- No. of episodes: 13

Release
- Original network: ABC
- Original release: January 23 – May 1, 1975

Season chronology
- Next → Season 2

= Barney Miller season 1 =

This is a list of episodes from the first season of Barney Miller.

==Broadcast history==
The season originally aired Thursdays at 8:00-8:30 pm (EST).

==Episodes==

| No. overall | No. in season | Title | Directed by | Written by | Original release date |
| 1 | 1 | "Ramon" | Bill Davis | Theodore J. Flicker & Danny Arnold | January 23, 1975 |
A teenage junkie holds the 12th Precinct hostage.
| 2 | 2 | "Experience" | Danny Arnold | Steve Gordon | January 30, 1975 |
The men look for a "mad bomber" and try to cheer up Fish, who thinks he's too old to work.
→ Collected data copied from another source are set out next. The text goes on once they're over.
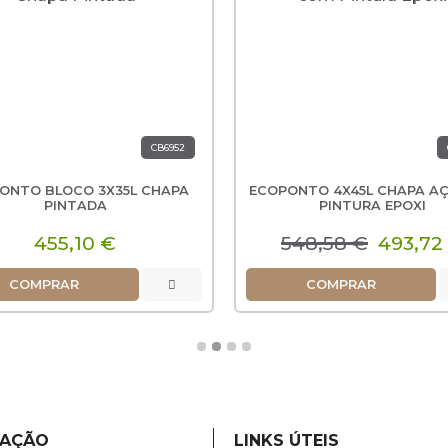
CB6952
ONTO BLOCO 3X35L CHAPA
ECOPONTO 4X45L CHAPA A
PINTADA
PINTURA EPOXI
455,10 €
548,58 €
493,72
COMPRAR
COMPRAR
MAÇÃO
LINKS ÚTEIS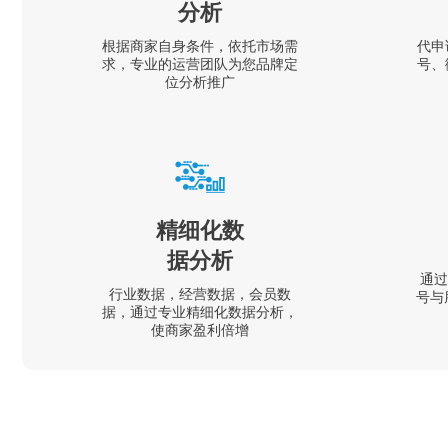
分析
根据商家自身条件，依托市场需
代申
求，专业的运营团队为您品牌定
号、
位分析推广
精细化数
据分析
通过
行业数据，经营数据，会员数
号与
据，通过专业精细化数据分析，
使商家盈利倍增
First appearances of Marty Morrison and Arnold Ripner.
| 3 | 3 | "Snow Job" | Richard Kinon | Ron Friedman & Danny Arnold & Chris Hayward | February 6, 1975 |
The squad deals with guarding a department store payroll and a flasher trying to kill himself in the bathroom.
| 4 | 4 | "Graft" | Noam Pitlik | Story by : Lila Garrett & Sandford Krinski Teleplay by : Danny Arnold & Chris Hayward | February 13, 1975 |
An old friend of Barney's is investigating allegations of corruption in the squadroom, while Chano is trying to catch an obscene phone caller.
| 5 | 5 | "The Courtesans" | Noam Pitlik | Story by : Sanford Krinski & Jerome L. Davis Teleplay by : Jerome L. Davis & Chris Hayward & Danny Arnold & Sybil Adelman | February 20, 1975 |
A prostitute (Nancy Dussault) is threatening Wojo with charges of harassment and Rachel is trying to find her own apartment.
| 6 | 6 | "Stakeout" | John Rich | Danny Arnold | February 27, 1975 |
A bunch of curious neighbors interfere with a covert stakeout operation. Note: Most of this episode is set outside of the squad room.
| 7 | 7 | "Bureaucrat" | Bob Finkel | Richard Baer & Chris Hayward & Danny Arnold | March 6, 1975 |
A drunken bureaucrat and a 12-year-old who robbed Chano are brought to the 12th Precinct, while Wojo has the squad's favorite deli shut down for minor health violations.
| 8 | 8 | "Ms. Cop" | Noam Pitlik | Chris Hayward & Danny Arnold | March 13, 1975 |
An ambitious female cop tests the male-dominated 12th Precinct and Chano catches the obscene phone caller. (Note: First of five appearances of Det. Wentworth.)
| 9 | 9 | "Vigilante" | Noam Pitlik | Story by : Howard Albrecht & Sol Weinstein Teleplay by : Danny Arnold & Chris Hayward | March 20, 1975 |
In his first appearance, Inspector Luger complains about his men not being disliked enough, a vigilante is feeling his age and Wojo catches a cross-dressing teamster.
| 10 | 10 | "The Guest" | Noam Pitlik | Danny Arnold & Chris Hayward & William Taub | March 27, 1975 |
The 12th Precinct must protect a mob witness (Herb Edelman) and Chano uses his own co-workers' money to set up a narcotics buy.
| 11 | 11 | "Escape Artist" | Noam Pitlik | Howard Leeds & Danny Arnold & Chris Hayward | April 10, 1975 |
A so-called "bird man" (Leonard Frey) stops by, Barney holds an escape artist (Roscoe Lee Browne) for the FBI and Harris decides to write a book.
| 12 | 12 | "Hair" | Allen Baron | Story by : Jerry Ross Teleplay by : Ron Pearlman & Danny Arnold & Chris Hayward | April 17, 1975 |
Bernice learns that Fish spent the afternoon at a massage parlor. A lone wolf cop (Michael Lembeck) with a bad attitude joins the precinct from vice, but is made to shave off his prized beard, revealing a surprise weakness.
| 13 | 13 | "The Hero" | Noam Pitlik | Danny Arnold & Chris Hayward | May 1, 1975 |
Chano feels guilty after killing two holdup men and Liz makes a citizen's arrest when an 8-year-old (Todd Bridges) robs her at "stickpoint."